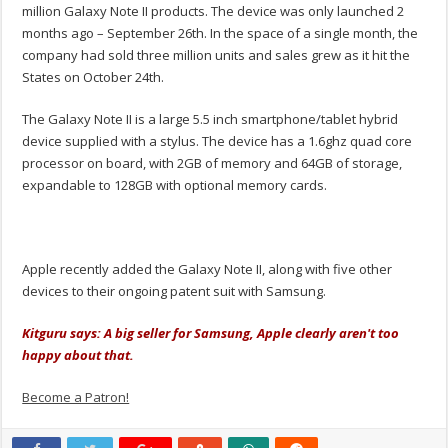
million Galaxy Note II products. The device was only launched 2
months ago – September 26th. In the space of a single month, the
company had sold three million units and sales grew as it hit the
States on October 24th.
The Galaxy Note II is a large 5.5 inch smartphone/tablet hybrid
device supplied with a stylus. The device has a 1.6ghz quad core
processor on board, with 2GB of memory and 64GB of storage,
expandable to 128GB with optional memory cards.
Apple recently added the Galaxy Note II, along with five other
devices to their ongoing patent suit with Samsung.
Kitguru says: A big seller for Samsung, Apple clearly aren't too
happy about that.
Become a Patron!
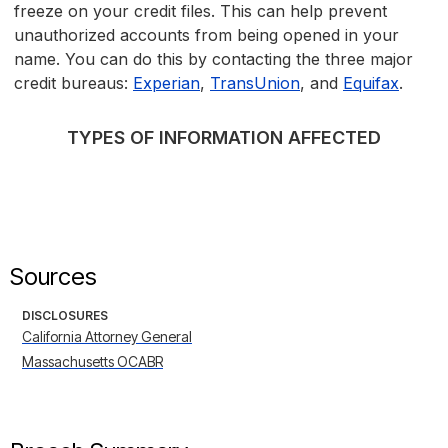
freeze on your credit files. This can help prevent
unauthorized accounts from being opened in your
name. You can do this by contacting the three major
credit bureaus:
Experian
,
TransUnion
, and
Equifax
.
TYPES OF INFORMATION AFFECTED
Sources
DISCLOSURES
California Attorney General
Massachusetts OCABR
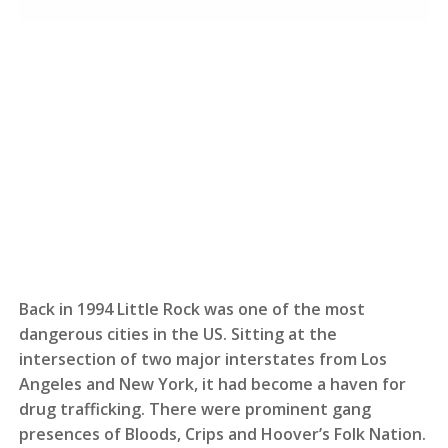
Back in 1994 Little Rock was one of the most
dangerous cities in the US. Sitting at the
intersection of two major interstates from Los
Angeles and New York, it had become a haven for
drug trafficking. There were prominent gang
presences of Bloods, Crips and Hoover’s Folk Nation.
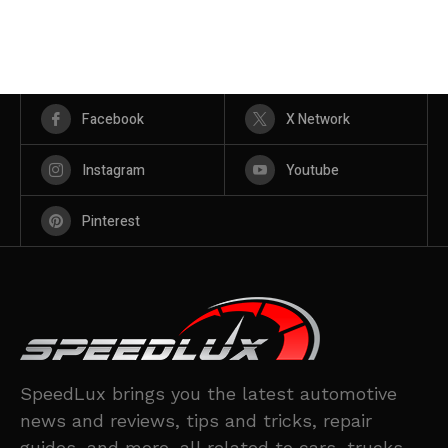
Facebook
X Network
Instagram
Youtube
Pinterest
SpeedLux brings you the latest automotive
news and reviews, tips and tricks, repair
guides, and more, all related to cars, trucks,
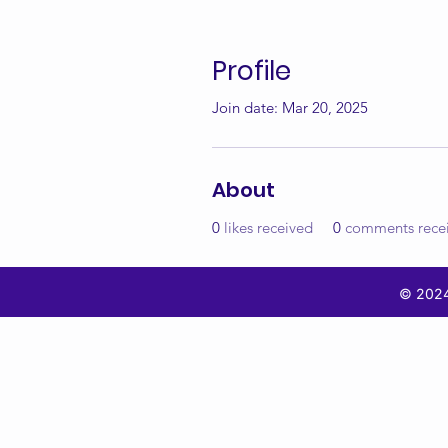
Profile
Join date: Mar 20, 2025
About
0
likes received
0
comments rece
© 2024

——————————

• **Exercise objective**
Reproduce the lines from the one holding "months ago –" through the end of the entries above exactly, keeping both ends and dropping every picture.

• **Response below**
months ago – September 26th. In the space of a single month, the
company had sold three million units and sales grew as it hit the
States on October 24th.
The Galaxy Note II is a large 5.5 inch smartphone/tablet hybrid
device supplied with a stylus. The device has a 1.6ghz quad core
processor on board, with 2GB of memory and 64GB of storage,
expandable to 128GB with optional memory cards.
Apple recently added the Galaxy Note II, along with five other
devices to their ongoing patent suit with Samsung.
Kitguru says: A big seller for Samsung, Apple clearly aren't too
happy about that.
Become a Patron!
freeze on your credit files. This can help prevent
unauthorized accounts from being opened in your
name. You can do this by contacting the three major
credit bureaus:
Experian
,
TransUnion
, and
Equifax
.
TYPES OF INFORMATION AFFECTED
Sources
DISCLOSURES
California Attorney General
Massachusetts OCABR
Back in 1994 Little Rock was one of the most
dangerous cities in the US. Sitting at the
intersection of two major interstates from Los
Angeles and New York, it had become a haven for
drug trafficking. There were prominent gang
presences of Bloods, Crips and Hoover’s Folk Nation.
Facebook
X Network
Instagram
Youtube
Pinterest
SpeedLux brings you the latest automotive
news and reviews, tips and tricks, repair
guides, and more, all related to cars, trucks,
Profile
Join date: Mar 20, 2025
About
0
likes received
0
comments rece
© 2024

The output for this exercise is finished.